Mr. Sheldon looked up from his newspaper as Valentine came into the room,
and saluted the visitor with a friendly nod.

"Glad to see you, Hawkehurst," he said. "_Semper fidelis_, and that
kind of thing; the very model of devoted lovers. Why, man alive, how
glum you look!"

"I think I have reason to look glum," answered Valentine, gravely; "I
have seen Charlotte."

"Yes? And don't you find her improving?--gradually, of course. That
constitutional languor is not shaken off in a hurry. But surely you think
her improving--brightening--"

"Brightening with the light that never shone on earth or sea. God help
me! I--I--am the merest child, the veriest coward, the--" He made a great
effort, and stifled the sob that had well-nigh broken his voice. "Mr.
Sheldon," he continued quietly, "I believe your stepdaughter is dying."

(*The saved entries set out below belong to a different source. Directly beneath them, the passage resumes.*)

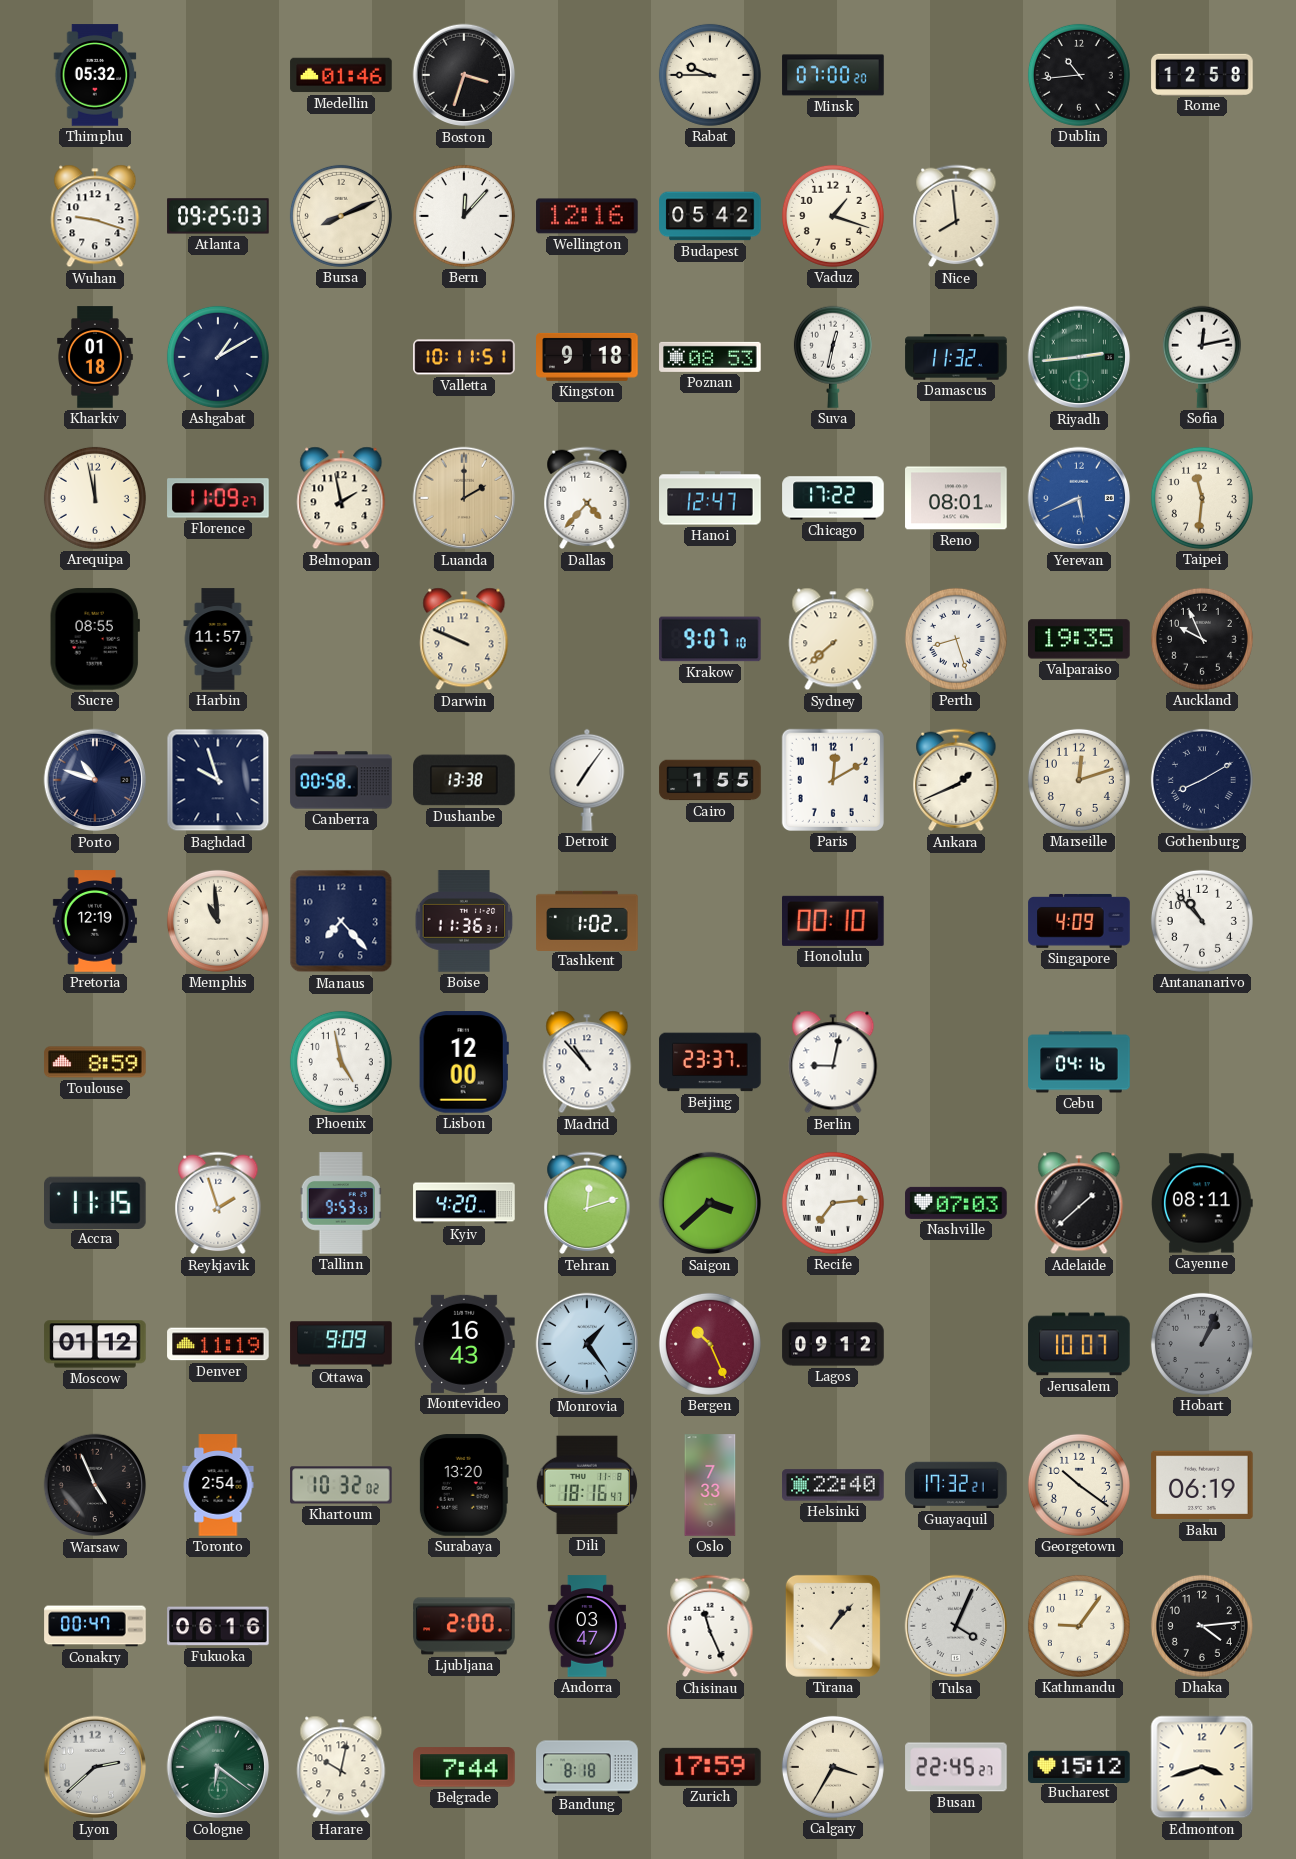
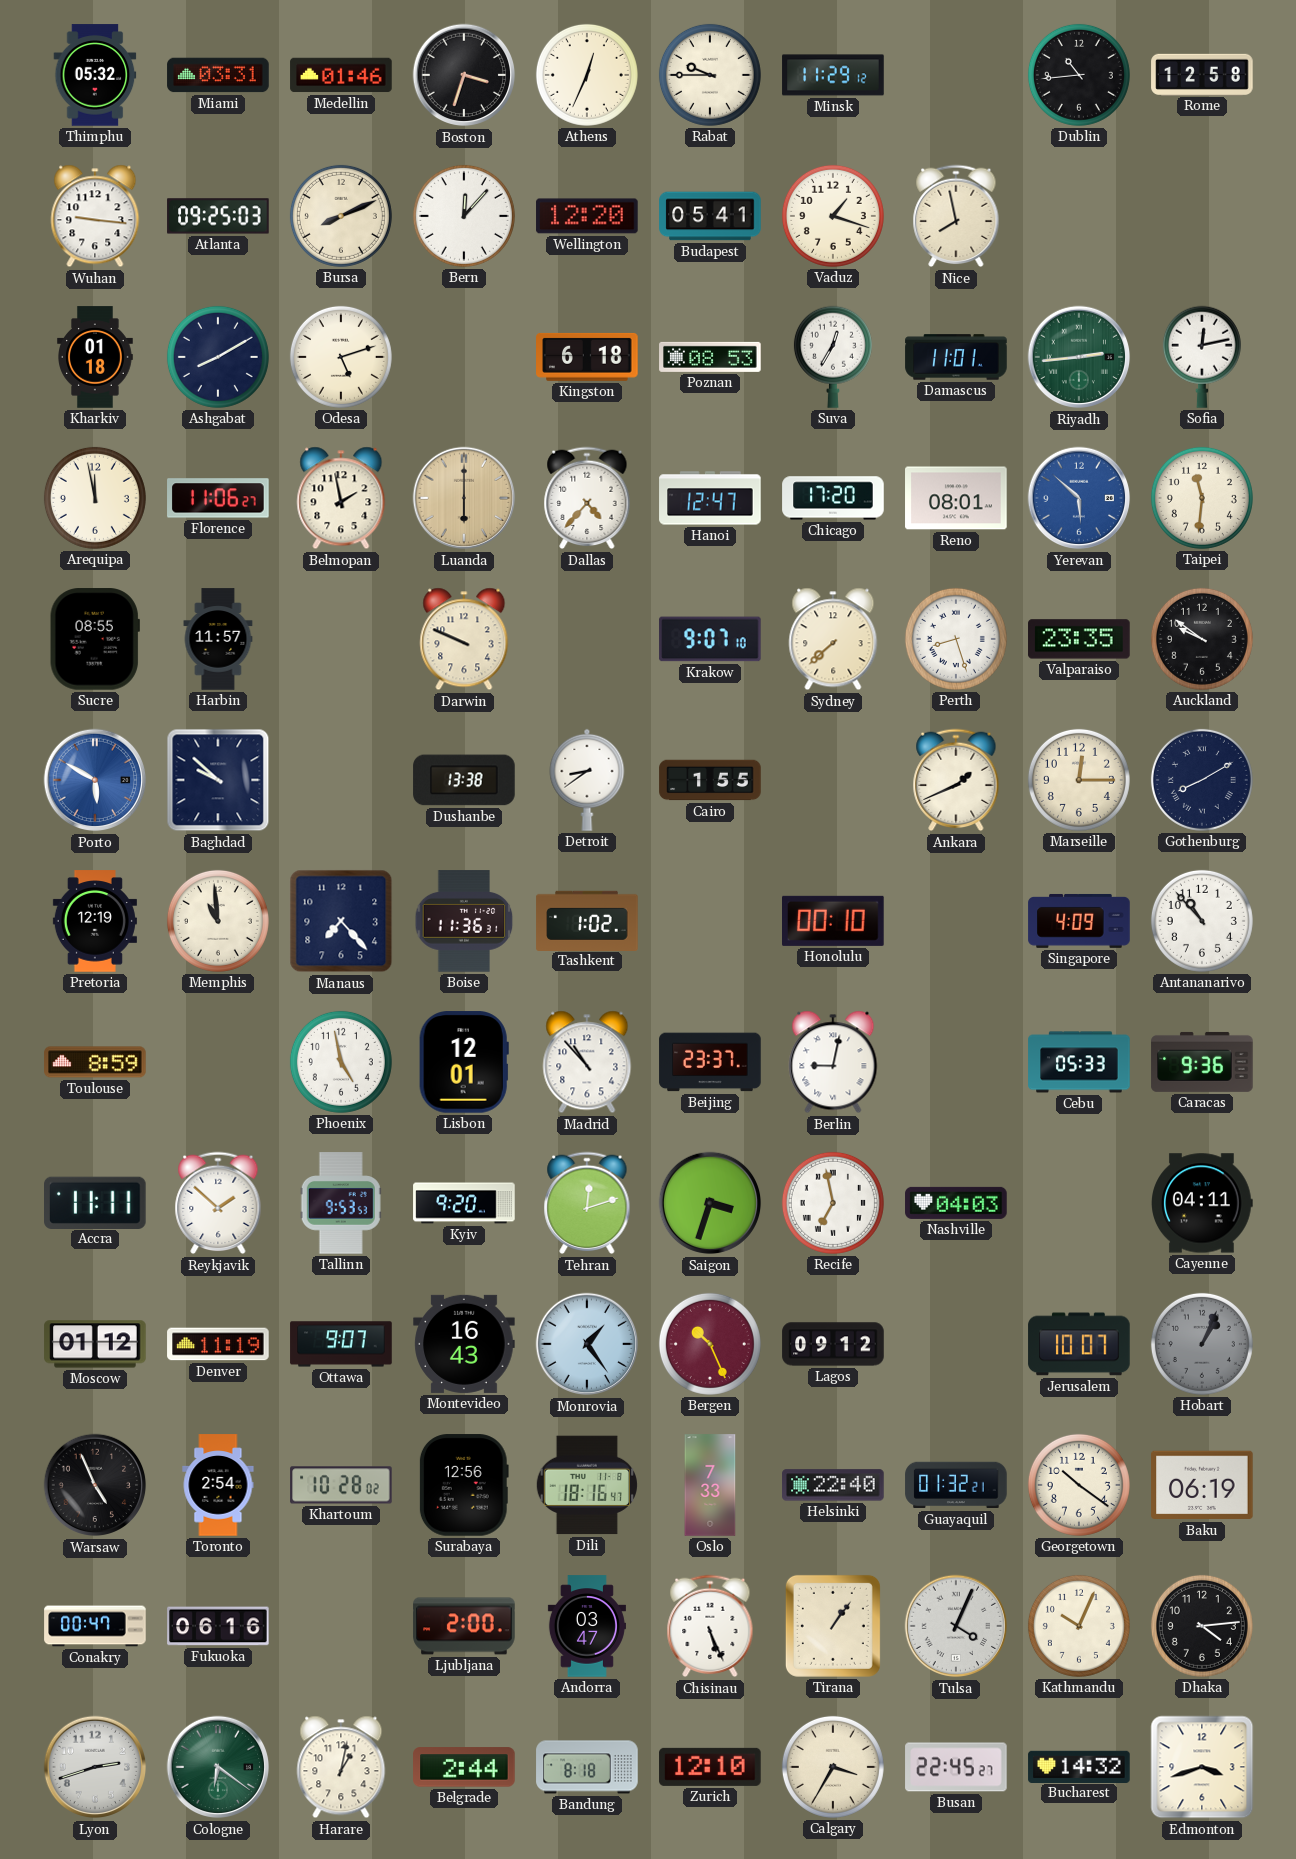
Miami: none -> 03:31
Athens: none -> 12:34
Minsk: 07:00 -> 11:29
Wuhan: 9:18 -> 9:16
Wellington: 12:16 -> 12:20
Budapest: 05:42 -> 05:41
Nice: 7:59 -> 7:58
Ashgabat: 1:10 -> 8:10
Odesa: none -> 5:12
Valletta: 10:11 -> none
Kingston: 9:18 -> 6:18
Suva: 12:32 -> 12:35
Damascus: 11:32 -> 11:01
Florence: 11:09 -> 11:06
Luanda: 2:00 -> 6:00
Chicago: 17:22 -> 17:20
Yerevan: 5:41 -> 5:52
Valparaiso: 19:35 -> 23:35
Auckland: 9:56 -> 9:51
Porto: 10:48 -> 5:50
Porto dial: navy -> blue
Baghdad: 9:57 -> 9:52
Canberra: 00:58 -> none
Detroit: 7:06 -> 8:39
Paris: 12:10 -> none
Marseille: 12:12 -> 12:15
Lisbon: 12:00 -> 12:01
Cebu: 04:16 -> 05:33
Caracas: none -> 9:36
Accra: 11:15 -> 11:11
Reykjavik: 1:57 -> 1:52
Kyiv: 4:20 -> 9:20
Saigon: 3:38 -> 3:33
Recife: 7:14 -> 6:58
Nashville: 07:03 -> 04:03
Adelaide: 1:38 -> none
Cayenne: 08:11 -> 04:11
Ottawa: 9:09 -> 9:07
Khartoum: 10:32 -> 10:28
Surabaya: 13:20 -> 12:56
Guayaquil: 17:32 -> 01:32
Chisinau: 11:26 -> 5:26
Tirana: 1:07 -> 1:06
Kathmandu: 9:06 -> 10:04
Lyon: 2:38 -> 2:42
Harare: 10:02 -> 1:02
Belgrade: 7:44 -> 2:44
Zurich: 17:59 -> 12:10
Bucharest: 15:12 -> 14:32
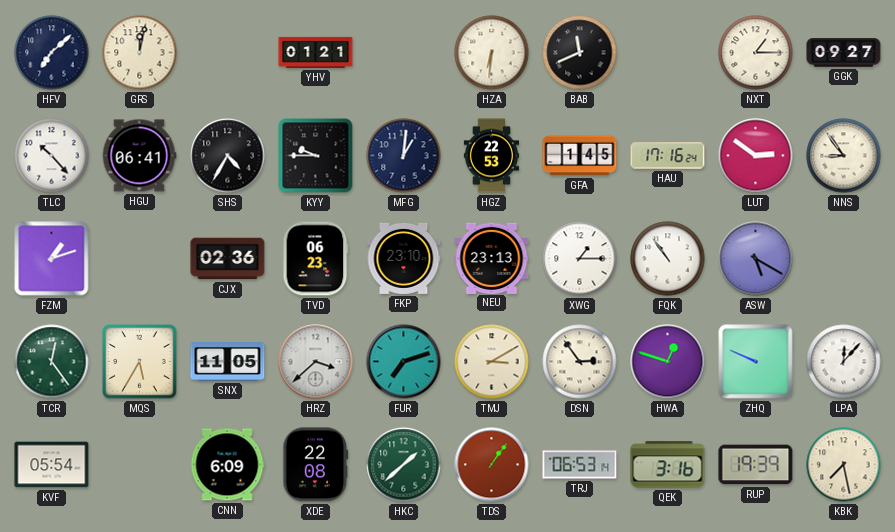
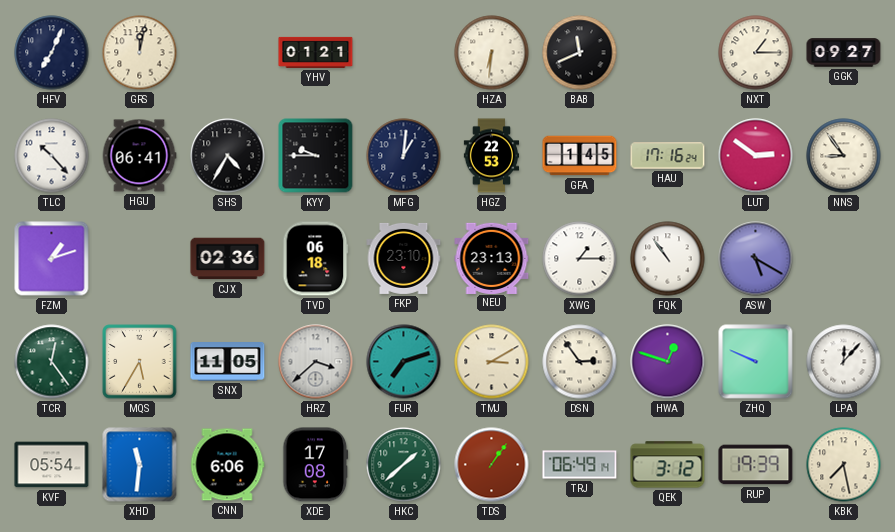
HFV: 7:08 -> 7:04
TVD: 06:23 -> 06:18
XHD: none -> 11:31
CNN: 6:09 -> 6:06
XDE: 22:08 -> 17:08
TRJ: 06:53 -> 06:49
QEK: 3:16 -> 3:12
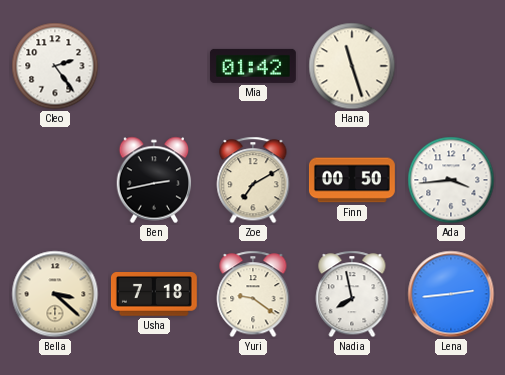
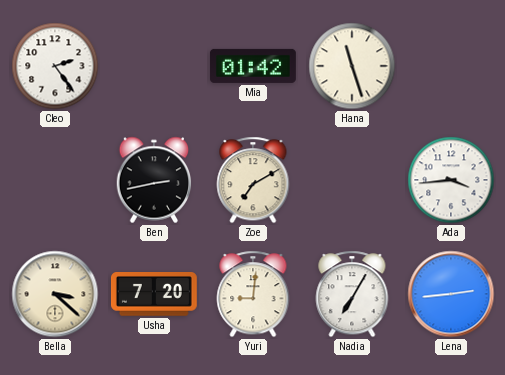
Finn: 00:50 -> none
Usha: 7:18 -> 7:20
Yuri: 9:21 -> 9:01
Nadia: 7:58 -> 7:05
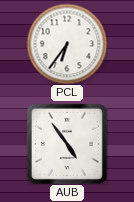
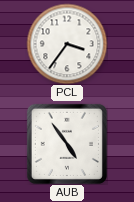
PCL: 6:36 -> 3:36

"Dying! Good heavens!--my dear Hawkehurst, this alarm is most--most
premature. There is no cause for fear--at present, no cause--I give you
my word as a medical man."

"No cause for alarm at present? That means my darling will not be taken
from me to-night, or to-morrow. I shall have a few days breathing-time.
Yes, I understand. The doom is upon us. I saw the shadow of death upon
her face to-day."

"My dear Hawkehurst--"

"My dear Sheldon, for pity's sake don't treat me as if I were a woman or
a child. Let me know my fate. If--if--this, the worst, most bitter of all
calamities God's hand--raised against me in punishment of past sins,
sinned lightly and recklessly, in the days when my heart had no stake in
the game of destiny--can inflict upon me; if this deadly sorrow is
bearing down upon me, let me meet it like a man. Let me die with my eyes
uncovered. O, my dearest, my fondest, redeeming angel of my ill-spent
life! have you been only a supernal visitant, after all, shining on me
for a little while, to depart when your mission of redemption is
accomplished?"

"Powers above!" thought Mr. Sheldon, "what nonsense these sentimental
magazine-writers can talk!"

He was in nowise melted by the lover's anguish, though it was very real.
Such a grief as this was outside the circle in which his thoughts
revolved. This display of grief was unpleasant to him. It grated
painfully upon his nerves, as some of poor Tom Halliday's little speeches
had done of old, when the honest-hearted Yorkshireman lay on his
deathbed; and the young man's presence and the young man's anxiety were
alike inconvenient.

"Tell me the truth, Mr. Sheldon," Valentine said presently, with
suppressed intensity. "Is there any hope for my darling, any hope?"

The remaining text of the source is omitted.